EXERCISE GOAL => When you copy the material below, keep every line exact and leave each picture out.

DATA UNDER STUDY =>
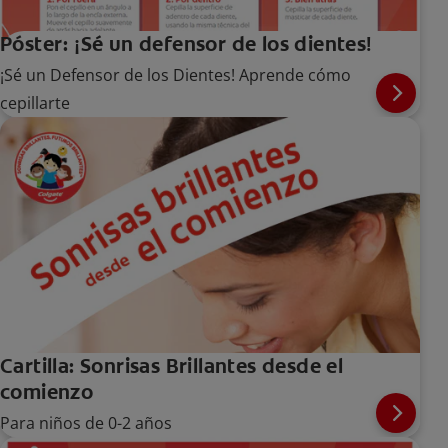
Póster: ¡Sé un defensor de los dientes!
¡Sé un Defensor de los Dientes! Aprende cómo
cepillarte
Cartilla: Sonrisas Brillantes desde el
comienzo
Para niños de 0-2 años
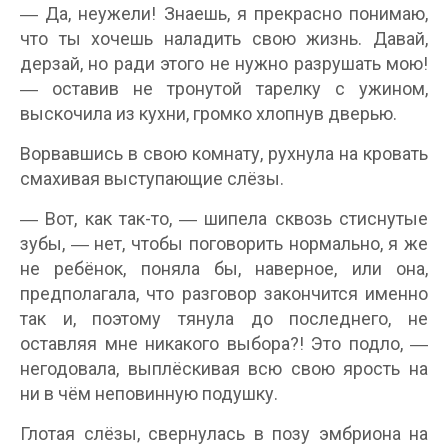
― Да, неужели! Знаешь, я прекрасно понимаю,
что ты хочешь наладить свою жизнь. Давай,
дерзай, но ради этого не нужно разрушать мою!
― оставив не тронутой тарелку с ужином,
выскочила из кухни, громко хлопнув дверью.
Ворвавшись в свою комнату, рухнула на кровать
смахивая выступающие слёзы.
― Вот, как так-то, ― шипела сквозь стиснутые
зубы, ― нет, чтобы поговорить нормально, я же
не ребёнок, поняла бы, наверное, или она,
предполагала, что разговор закончится именно
так и, поэтому тянула до последнего, не
оставляя мне никакого выбора?! Это подло, ―
негодовала, выплёскивая всю свою ярость на
ни в чём неповинную подушку.
Глотая слёзы, свернулась в позу эмбриона на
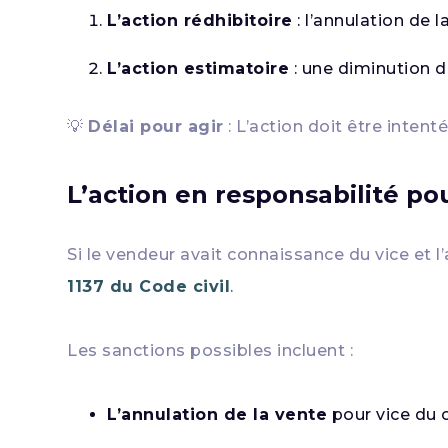
L’action rédhibitoire
: l’annulation de 
L’action estimatoire
: une diminution d
💡
Délai pour agir
: L’action doit être intent
L’action en responsabilité po
Si le vendeur avait connaissance du vice et l
1137 du Code civil
.
Les sanctions possibles incluent :
L’annulation de la vente
pour vice du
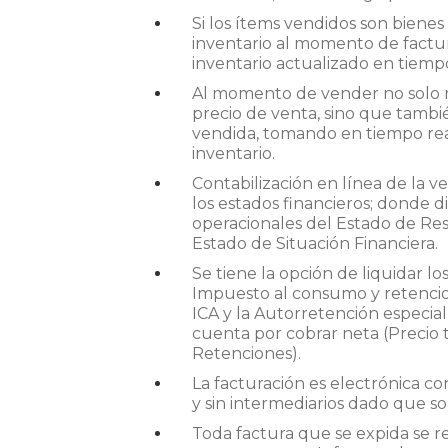
Si los ítems vendidos son biene
inventario al momento de factura
inventario actualizado en tiempo
Al momento de vender no solo 
precio de venta, sino que tambi
vendida, tomando en tiempo rea
inventario.
Contabilización en línea de la ve
los estados financieros; donde di
operacionales del Estado de Res
Estado de Situación Financiera.
Se tiene la opción de liquidar l
Impuesto al consumo y retencio
ICA y la Autorretención especial
cuenta por cobrar neta (Precio 
Retenciones).
La facturación es electrónica co
y sin intermediarios dado que 
Toda factura que se expida se r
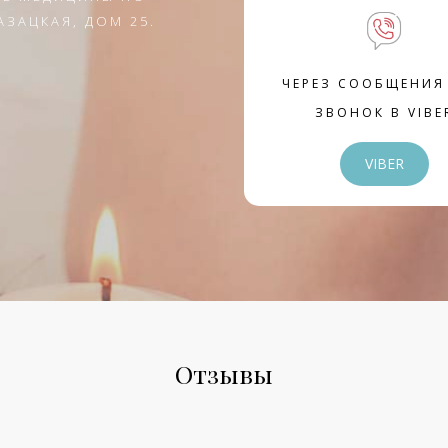
АЗАЦКАЯ, ДОМ 25.
ЧЕРЕЗ СООБЩЕНИЯ
ЗВОНОК В VIBE
VIBER
Отзывы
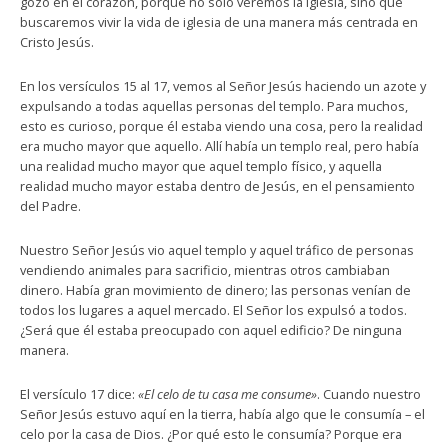
gozo en el corazón, porque no solo veremos la iglesia, sino que
buscaremos vivir la vida de iglesia de una manera más centrada en
Cristo Jesús.
En los versículos 15 al 17, vemos al Señor Jesús haciendo un azote y
expulsando a todas aquellas personas del templo. Para muchos,
esto es curioso, porque él estaba viendo una cosa, pero la realidad
era mucho mayor que aquello. Allí había un templo real, pero había
una realidad mucho mayor que aquel templo físico, y aquella
realidad mucho mayor estaba dentro de Jesús, en el pensamiento
del Padre.
Nuestro Señor Jesús vio aquel templo y aquel tráfico de personas
vendiendo animales para sacrificio, mientras otros cambiaban
dinero. Había gran movimiento de dinero; las personas venían de
todos los lugares a aquel mercado. El Señor los expulsó a todos.
¿Será que él estaba preocupado con aquel edificio? De ninguna
manera.
El versículo 17 dice:
«El celo de tu casa me consume»
. Cuando nuestro
Señor Jesús estuvo aquí en la tierra, había algo que le consumía – el
celo por la casa de Dios. ¿Por qué esto le consumía? Porque era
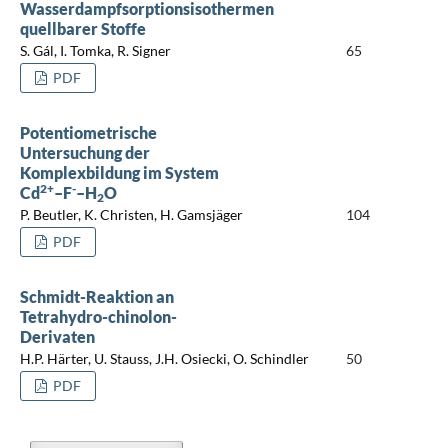
Wasserdampfsorptionsisothermen
quellbarer Stoffe
S. Gál, I. Tomka, R. Signer
65
PDF
Potentiometrische
Untersuchung der
Komplexbildung im System
2+
-
Cd
–F
–H
O
2
P. Beutler, K. Christen, H. Gamsjäger
104
PDF
Schmidt-Reaktion an
Tetrahydro-chinolon-
Derivaten
H.P. Härter, U. Stauss, J.H. Osiecki, O. Schindler
50
PDF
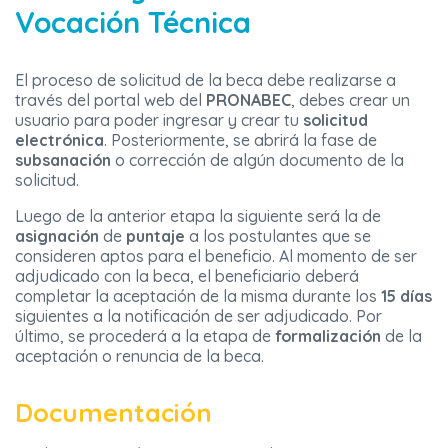
Vocación Técnica
El proceso de solicitud de la beca debe realizarse a
través del portal web del
PRONABEC
, debes crear un
usuario para poder ingresar y crear tu
solicitud
electrónica
. Posteriormente, se abrirá la fase de
subsanación
o corrección de algún documento de la
solicitud.
Luego de la anterior etapa la siguiente será la de
asignación
de
puntaje
a los postulantes que se
consideren aptos para el beneficio. Al momento de ser
adjudicado con la beca, el beneficiario deberá
completar la aceptación de la misma durante los
15 días
siguientes a la notificación de ser adjudicado. Por
último, se procederá a la etapa de
formalización
de la
aceptación o renuncia de la beca.
Documentación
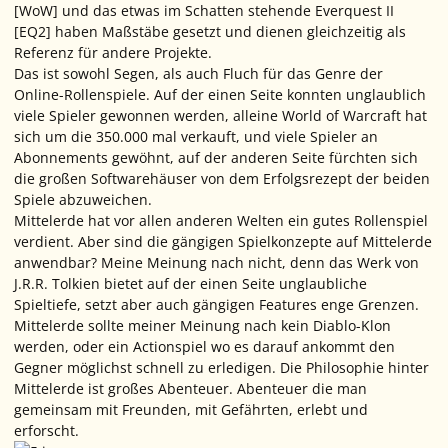
[WoW] und das etwas im Schatten stehende Everquest II
[EQ2] haben Maßstäbe gesetzt und dienen gleichzeitig als
Referenz für andere Projekte.
Das ist sowohl Segen, als auch Fluch für das Genre der
Online-Rollenspiele. Auf der einen Seite konnten unglaublich
viele Spieler gewonnen werden, alleine World of Warcraft hat
sich um die 350.000 mal verkauft, und viele Spieler an
Abonnements gewöhnt, auf der anderen Seite fürchten sich
die großen Softwarehäuser von dem Erfolgsrezept der beiden
Spiele abzuweichen.
Mittelerde hat vor allen anderen Welten ein gutes Rollenspiel
verdient. Aber sind die gängigen Spielkonzepte auf Mittelerde
anwendbar? Meine Meinung nach nicht, denn das Werk von
J.R.R. Tolkien bietet auf der einen Seite unglaubliche
Spieltiefe, setzt aber auch gängigen Features enge Grenzen.
Mittelerde sollte meiner Meinung nach kein Diablo-Klon
werden, oder ein Actionspiel wo es darauf ankommt den
Gegner möglichst schnell zu erledigen. Die Philosophie hinter
Mittelerde ist großes Abenteuer. Abenteuer die man
gemeinsam mit Freunden, mit Gefährten, erlebt und
erforscht.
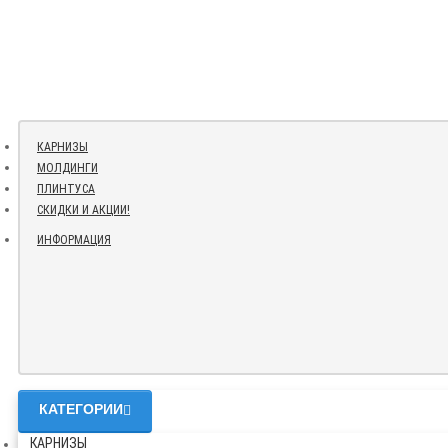
КАРНИЗЫ
МОЛДИНГИ
ПЛИНТУСА
СКИДКИ И АКЦИИ!
ИНФОРМАЦИЯ
КАТЕГОРИИ
КАРНИЗЫ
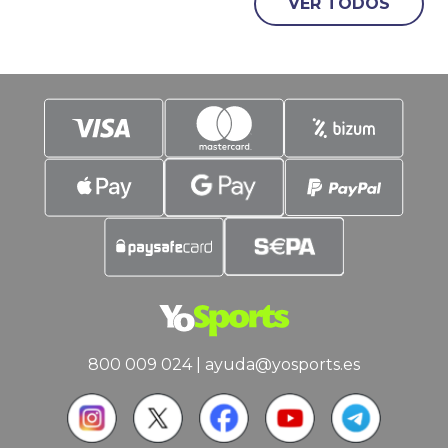
Mercado Especial con color rojiblanco y
VER TODOS
con un protagonista principal. Julián
Álvarez. Contenido: El
800 009 024
|
ayuda@yosports.es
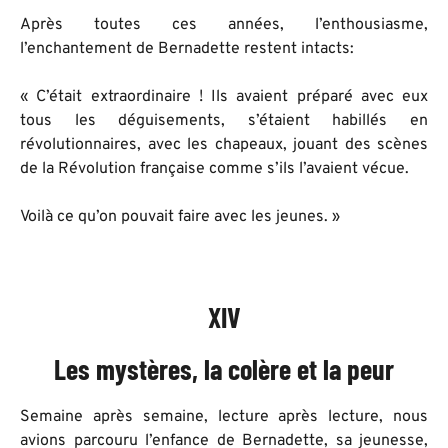
Après toutes ces années, l’enthousiasme,
l’enchantement de Bernadette restent intacts:
« C’était extraordinaire ! Ils avaient préparé avec eux
tous les déguisements, s’étaient habillés en
révolutionnaires, avec les chapeaux, jouant des scènes
de la Révolution française comme s’ils l’avaient vécue.
Voilà ce qu’on pouvait faire avec les jeunes. »
XIV
Les mystères, la colère et la peur
Semaine après semaine, lecture après lecture, nous
avions parcouru l’enfance de Bernadette, sa jeunesse,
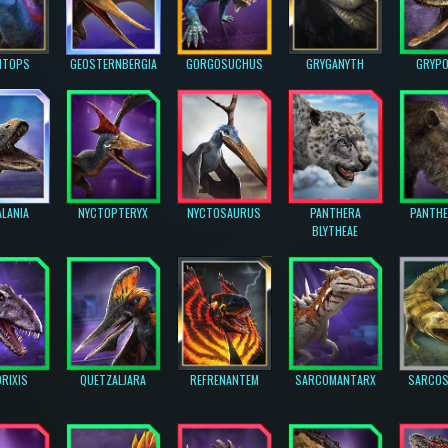
ITOPS
GEOSTERNBERGIA
GORGOSUCHUS
GRYGANYTH
GRYPO
LANIA
NYCTOPTERYX
NYCTOSAURUS
PANTHERA
PANTH
BLYTHEAE
RIXIS
QUETZALJARA
REFRENANTEM
SARCOMANTARX
SARCO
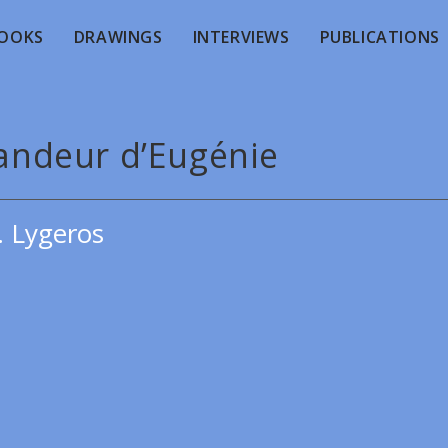
OOKS
DRAWINGS
INTERVIEWS
PUBLICATIONS
randeur d’Eugénie
. Lygeros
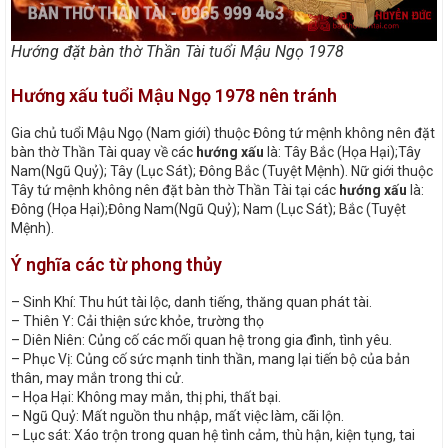
Hướng đặt bàn thờ Thần Tài tuổi Mậu Ngọ 1978
Hướng xấu tuổi Mậu Ngọ 1978 nên tránh
Gia chủ tuổi Mậu Ngọ (Nam giới) thuộc Đông tứ mệnh không nên đặt
bàn thờ Thần Tài quay về các
hướng xấu
là: Tây Bắc (Họa Hại);Tây
Nam(Ngũ Quỷ); Tây (Lục Sát); Đông Bắc (Tuyệt Mệnh). Nữ giới thuộc
Tây tứ mệnh không nên đặt bàn thờ Thần Tài tại các
hướng xấu
là:
Đông (Họa Hại);Đông Nam(Ngũ Quỷ); Nam (Lục Sát); Bắc (Tuyệt
Mệnh).
Ý nghĩa các từ phong thủy
– Sinh Khí: Thu hút tài lộc, danh tiếng, thăng quan phát tài.
– Thiên Y: Cải thiện sức khỏe, trường thọ
– Diên Niên: Củng cố các mối quan hệ trong gia đình, tình yêu.
– Phục Vị: Củng cố sức mạnh tinh thần, mang lại tiến bộ của bản
thân, may mắn trong thi cử.
– Họa Hại: Không may mắn, thị phi, thất bại.
– Ngũ Quỷ: Mất nguồn thu nhập, mất việc làm, cãi lộn.
– Lục sát: Xáo trộn trong quan hệ tình cảm, thù hận, kiện tụng, tai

SOLUTION TO THIS PROBLEM =>
Póster: ¡Sé un defensor de los dientes!
¡Sé un Defensor de los Dientes! Aprende cómo
cepillarte
Cartilla: Sonrisas Brillantes desde el
comienzo
Para niños de 0-2 años
― Да, неужели! Знаешь, я прекрасно понимаю,
что ты хочешь наладить свою жизнь. Давай,
дерзай, но ради этого не нужно разрушать мою!
― оставив не тронутой тарелку с ужином,
выскочила из кухни, громко хлопнув дверью.
Ворвавшись в свою комнату, рухнула на кровать
смахивая выступающие слёзы.
― Вот, как так-то, ― шипела сквозь стиснутые
зубы, ― нет, чтобы поговорить нормально, я же
не ребёнок, поняла бы, наверное, или она,
предполагала, что разговор закончится именно
так и, поэтому тянула до последнего, не
оставляя мне никакого выбора?! Это подло, ―
негодовала, выплёскивая всю свою ярость на
ни в чём неповинную подушку.
Глотая слёзы, свернулась в позу эмбриона на
L’action rédhibitoire
: l’annulation de 
L’action estimatoire
: une diminution d
💡
Délai pour agir
: L’action doit être intent
L’action en responsabilité po
Si le vendeur avait connaissance du vice et l
1137 du Code civil
.
Les sanctions possibles incluent :
L’annulation de la vente
pour vice du
Si los ítems vendidos son biene
inventario al momento de factura
inventario actualizado en tiempo
Al momento de vender no solo 
precio de venta, sino que tambi
vendida, tomando en tiempo rea
inventario.
Contabilización en línea de la ve
los estados financieros; donde di
operacionales del Estado de Res
Estado de Situación Financiera.
Se tiene la opción de liquidar l
Impuesto al consumo y retencio
ICA y la Autorretención especial
cuenta por cobrar neta (Precio 
Retenciones).
La facturación es electrónica co
y sin intermediarios dado que 
Toda factura que se expida se r
АЗАЦКАЯ, ДОМ 25.
ЧЕРЕЗ СООБЩЕНИЯ
ЗВОНОК В VIBE
VIBER
Отзывы
gozo en el corazón, porque no solo veremos la iglesia, sino que
buscaremos vivir la vida de iglesia de una manera más centrada en
Cristo Jesús.
En los versículos 15 al 17, vemos al Señor Jesús haciendo un azote y
expulsando a todas aquellas personas del templo. Para muchos,
esto es curioso, porque él estaba viendo una cosa, pero la realidad
era mucho mayor que aquello. Allí había un templo real, pero había
una realidad mucho mayor que aquel templo físico, y aquella
realidad mucho mayor estaba dentro de Jesús, en el pensamiento
del Padre.
Nuestro Señor Jesús vio aquel templo y aquel tráfico de personas
vendiendo animales para sacrificio, mientras otros cambiaban
dinero. Había gran movimiento de dinero; las personas venían de
todos los lugares a aquel mercado. El Señor los expulsó a todos.
¿Será que él estaba preocupado con aquel edificio? De ninguna
manera.
El versículo 17 dice:
«El celo de tu casa me consume»
. Cuando nuestro
Señor Jesús estuvo aquí en la tierra, había algo que le consumía – el
celo por la casa de Dios. ¿Por qué esto le consumía? Porque era
Wasserdampfsorptionsisothermen
quellbarer Stoffe
S. Gál, I. Tomka, R. Signer
65
PDF
Potentiometrische
Untersuchung der
Komplexbildung im System
2+
-
Cd
–F
–H
O
2
P. Beutler, K. Christen, H. Gamsjäger
104
PDF
Schmidt-Reaktion an
Tetrahydro-chinolon-
Derivaten
H.P. Härter, U. Stauss, J.H. Osiecki, O. Schindler
50
PDF
Vocación Técnica
El proceso de solicitud de la beca debe realizarse a
través del portal web del
PRONABEC
, debes crear un
usuario para poder ingresar y crear tu
solicitud
electrónica
. Posteriormente, se abrirá la fase de
subsanación
o corrección de algún documento de la
solicitud.
Luego de la anterior etapa la siguiente será la de
asignación
de
puntaje
a los postulantes que se
consideren aptos para el beneficio. Al momento de ser
adjudicado con la beca, el beneficiario deberá
completar la aceptación de la misma durante los
15 días
siguientes a la notificación de ser adjudicado. Por
último, se procederá a la etapa de
formalización
de la
aceptación o renuncia de la beca.
Documentación
[WoW] und das etwas im Schatten stehende Everquest II
[EQ2] haben Maßstäbe gesetzt und dienen gleichzeitig als
Referenz für andere Projekte.
Das ist sowohl Segen, als auch Fluch für das Genre der
Online-Rollenspiele. Auf der einen Seite konnten unglaublich
viele Spieler gewonnen werden, alleine World of Warcraft hat
sich um die 350.000 mal verkauft, und viele Spieler an
Abonnements gewöhnt, auf der anderen Seite fürchten sich
die großen Softwarehäuser von dem Erfolgsrezept der beiden
Spiele abzuweichen.
Mittelerde hat vor allen anderen Welten ein gutes Rollenspiel
verdient. Aber sind die gängigen Spielkonzepte auf Mittelerde
anwendbar? Meine Meinung nach nicht, denn das Werk von
J.R.R. Tolkien bietet auf der einen Seite unglaubliche
Spieltiefe, setzt aber auch gängigen Features enge Grenzen.
Mittelerde sollte meiner Meinung nach kein Diablo-Klon
werden, oder ein Actionspiel wo es darauf ankommt den
Gegner möglichst schnell zu erledigen. Die Philosophie hinter
Mittelerde ist großes Abenteuer. Abenteuer die man
gemeinsam mit Freunden, mit Gefährten, erlebt und
erforscht.
КАРНИЗЫ
МОЛДИНГИ
ПЛИНТУСА
СКИДКИ И АКЦИИ!
ИНФОРМАЦИЯ
КАТЕГОРИИ
КАРНИЗЫ
Mercado Especial con color rojiblanco y
VER TODOS
con un protagonista principal. Julián
Álvarez. Contenido: El
800 009 024
|
ayuda@yosports.es
Après toutes ces années, l’enthousiasme,
l’enchantement de Bernadette restent intacts:
« C’était extraordinaire ! Ils avaient préparé avec eux
tous les déguisements, s’étaient habillés en
révolutionnaires, avec les chapeaux, jouant des scènes
de la Révolution française comme s’ils l’avaient vécue.
Voilà ce qu’on pouvait faire avec les jeunes. »
XIV
Les mystères, la colère et la peur
Semaine après semaine, lecture après lecture, nous
avions parcouru l’enfance de Bernadette, sa jeunesse,
ITOPS
GEOSTERNBERGIA
GORGOSUCHUS
GRYGANYTH
GRYPO
LANIA
NYCTOPTERYX
NYCTOSAURUS
PANTHERA
PANTH
BLYTHEAE
RIXIS
QUETZALJARA
REFRENANTEM
SARCOMANTARX
SARCO
OOKS
DRAWINGS
INTERVIEWS
PUBLICATIONS
randeur d’Eugénie
. Lygeros
Hướng đặt bàn thờ Thần Tài tuổi Mậu Ngọ 1978
Hướng xấu tuổi Mậu Ngọ 1978 nên tránh
Gia chủ tuổi Mậu Ngọ (Nam giới) thuộc Đông tứ mệnh không nên đặt
bàn thờ Thần Tài quay về các
hướng xấu
là: Tây Bắc (Họa Hại);Tây
Nam(Ngũ Quỷ); Tây (Lục Sát); Đông Bắc (Tuyệt Mệnh). Nữ giới thuộc
Tây tứ mệnh không nên đặt bàn thờ Thần Tài tại các
hướng xấu
là:
Đông (Họa Hại);Đông Nam(Ngũ Quỷ); Nam (Lục Sát); Bắc (Tuyệt
Mệnh).
Ý nghĩa các từ phong thủy
– Sinh Khí: Thu hút tài lộc, danh tiếng, thăng quan phát tài.
– Thiên Y: Cải thiện sức khỏe, trường thọ
– Diên Niên: Củng cố các mối quan hệ trong gia đình, tình yêu.
– Phục Vị: Củng cố sức mạnh tinh thần, mang lại tiến bộ của bản
thân, may mắn trong thi cử.
– Họa Hại: Không may mắn, thị phi, thất bại.
– Ngũ Quỷ: Mất nguồn thu nhập, mất việc làm, cãi lộn.
– Lục sát: Xáo trộn trong quan hệ tình cảm, thù hận, kiện tụng, tai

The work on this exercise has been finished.